Managing data integrity

The quality of data is about shielding data from unauthorised maintenance, deletion, or alteration. This incorporates data validity.

Integrity, including its reliability and trustworthiness, has to do with the precision of details. Information with low integrity issues may be deemed unimportant or not appropriate for specific operational functions to search for errors vigorously. In order to avoid adverse effects on company operations, information with high integrity issues is deemed essential and must be correct.

Examples of data with high questions regarding honesty include:

  • software code, which must be precise and unaltered to ensure proper operation of the application.
  • system logs, which must be reliable and unaltered to ensure that intrusions and system modifications are properly detected.

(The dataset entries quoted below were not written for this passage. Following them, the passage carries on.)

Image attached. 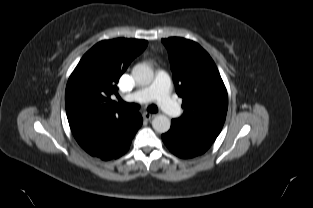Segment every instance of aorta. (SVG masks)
I'll return each instance as SVG.
<instances>
[{
	"mask_svg": "<svg viewBox=\"0 0 313 208\" xmlns=\"http://www.w3.org/2000/svg\"><path fill=\"white\" fill-rule=\"evenodd\" d=\"M132 75L135 81L140 85H149L154 79V72L152 68L145 64L140 63L133 67ZM171 121L166 115H156L152 120V127L158 133H165L170 129Z\"/></svg>",
	"mask_w": 313,
	"mask_h": 208,
	"instance_id": "1",
	"label": "aorta"
}]
</instances>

When handling data integrity, remember the following:

  • Whether data must remain precise and uncorrupted
  • If data can only be altered by certain individuals or under certain conditions
  • Whether data must come only from unique, trusted sources

Guidelines for data integrity

Follow these guidelines when managing data integrity:

  • Data backup.
    In the case that data is lost or corrupted, backup copies of data are critical. If the data cannot be recovered from a backup, even partially, then you can need to begin from scratch.
  • Enable logging.
    For detecting changes to data, logs can be used. A log may help determine what data could have been changed and who is responsible for the change in incidents where data has been added, updated, or removed inappropriately or without authorisation.
  • Verify and validate data.
    Through ensuring the data is accurate and acceptable at the time of use, you will reduce the likelihood that inaccuracies or incomplete data will impact company operations or other data dependent applications.